2007 WL 2004432, at *33 (citing Soldo v. Sandoz Pharmaceuticals, Inc., 244 F. Supp.2d 434, 546 (W.D.Pa.2003); Bourne v. E.I. Dupont de Nemours & Co., 189 F. Supp.2d 482, 496 (S.D.W. Va. 2002). We’d also point out that the Supreme Court affirmed exclusion of animal study-based opinions in General Electric Co. v. Joiner, 522 U.S. 136, 144-46 (1997), so the favorable animal study exclusion precedent goes right to the top. They’re a lot more cases on this point, and Bexis goes through a lot of them in chapter 10 of his book, so we’ll only add a few more cases involving prescription medical products: In re Rezulin Products Liability Litigation, 369 F. Supp.2d 398, 429-30 (S.D.N.Y. 2005); Siharath v. Sandoz Pharmaceuticals Corp., 131 F. Supp.2d 1347, 1366-69 (N.D. Ga. 2001); In re Diet Drugs Products Liability Litigation, 2001 WL 454586, *15 (E.D. Pa. Feb. 1, 2001); Hall v. Baxter Healthcare Corp., 947 F. Supp. 1387, 1407-11 (D. Or. 1996).

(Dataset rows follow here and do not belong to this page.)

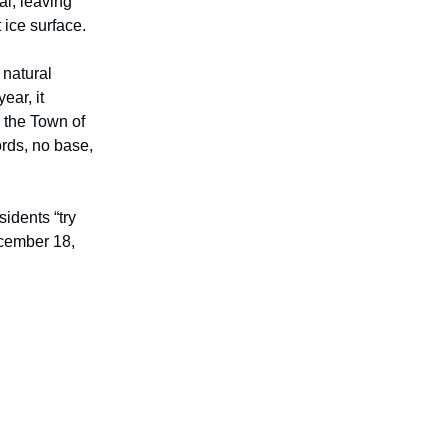
al, leaving
 ice surface.
 natural
ear, it
, the Town of
ords, no base,
idents “try
ecember 18,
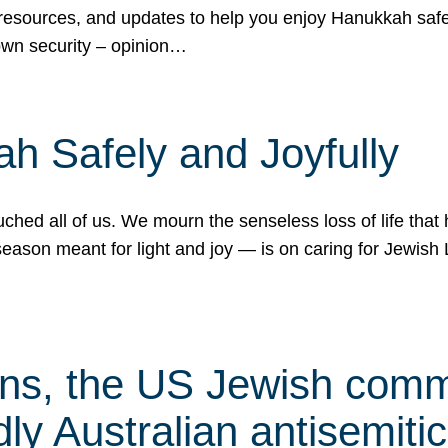
 resources, and updates to help you enjoy Hanukkah safel
own security – opinion…
h Safely and Joyfully
hed all of us. We mourn the senseless loss of life that 
ason meant for light and joy — is on caring for Jewish 
s, the US Jewish commu
ly Australian antisemitic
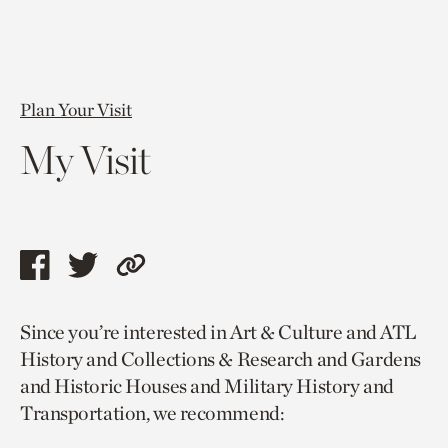
Plan Your Visit
My Visit
Share
Share
Copy
this
this
link
Since you’re interested in Art & Culture and ATL
page
page
to
History and Collections & Research and Gardens
via
via
current
and Historic Houses and Military History and
facebook
twitter
page.
Transportation, we recommend:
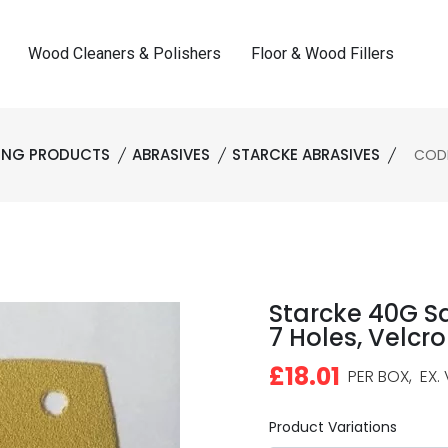
Wood Cleaners & Polishers
Floor & Wood Fillers
HING PRODUCTS
ABRASIVES
STARCKE ABRASIVES
CODE:
Starcke 40G S
7 Holes, Velcro
£18.01
PER BOX,
EX. 
Product Variations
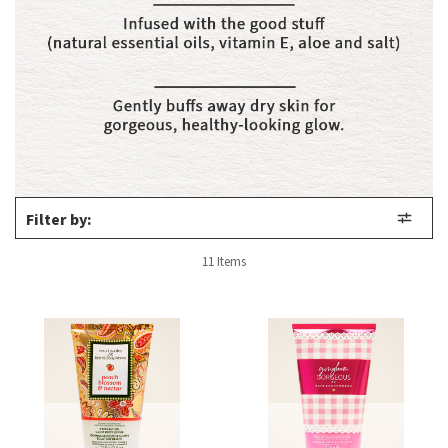
Filter by:
11 Items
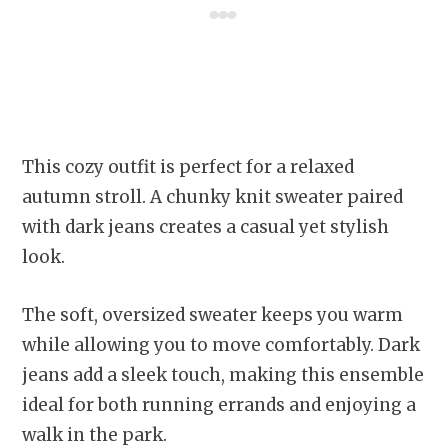
This cozy outfit is perfect for a relaxed
autumn stroll. A chunky knit sweater paired
with dark jeans creates a casual yet stylish
look.
The soft, oversized sweater keeps you warm
while allowing you to move comfortably. Dark
jeans add a sleek touch, making this ensemble
ideal for both running errands and enjoying a
walk in the park.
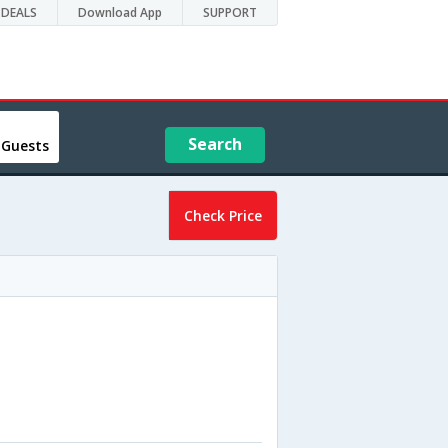
DEALS
Download App
SUPPORT
Search
 Guests
Check Price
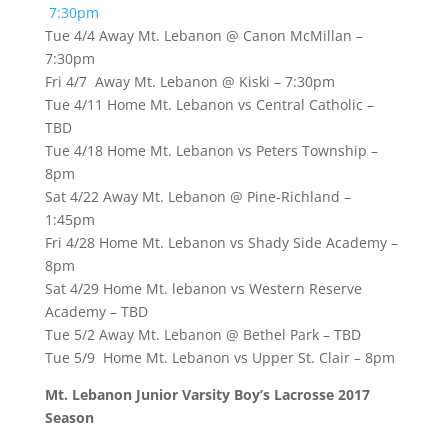
7:30pm
Tue 4/4 Away Mt. Lebanon @ Canon McMillan –
7:30pm
Fri 4/7 Away Mt. Lebanon @ Kiski – 7:30pm
Tue 4/11 Home Mt. Lebanon vs Central Catholic –
TBD
Tue 4/18 Home Mt. Lebanon vs Peters Township –
8pm
Sat 4/22 Away Mt. Lebanon @ Pine-Richland –
1:45pm
Fri 4/28 Home Mt. Lebanon vs Shady Side Academy –
8pm
Sat 4/29 Home Mt. lebanon vs Western Reserve
Academy – TBD
Tue 5/2 Away Mt. Lebanon @ Bethel Park – TBD
Tue 5/9 Home Mt. Lebanon vs Upper St. Clair – 8pm
Mt. Lebanon Junior Varsity Boy’s Lacrosse 2017
Season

The Baycol opinion makes a number of other rulings concerning the admissibility of the experts in question. However, those are more fact-based with respect to the drug itself. As we said before, we are involved in this litigation, and thus we don’t feel that we can comment on anything that implicates the facts. That’s somewhat unsatisfying, but that’s what the law business requires. We highly recommend reading the opinion, as in our book it’s one of the top Daubert decisions of the year.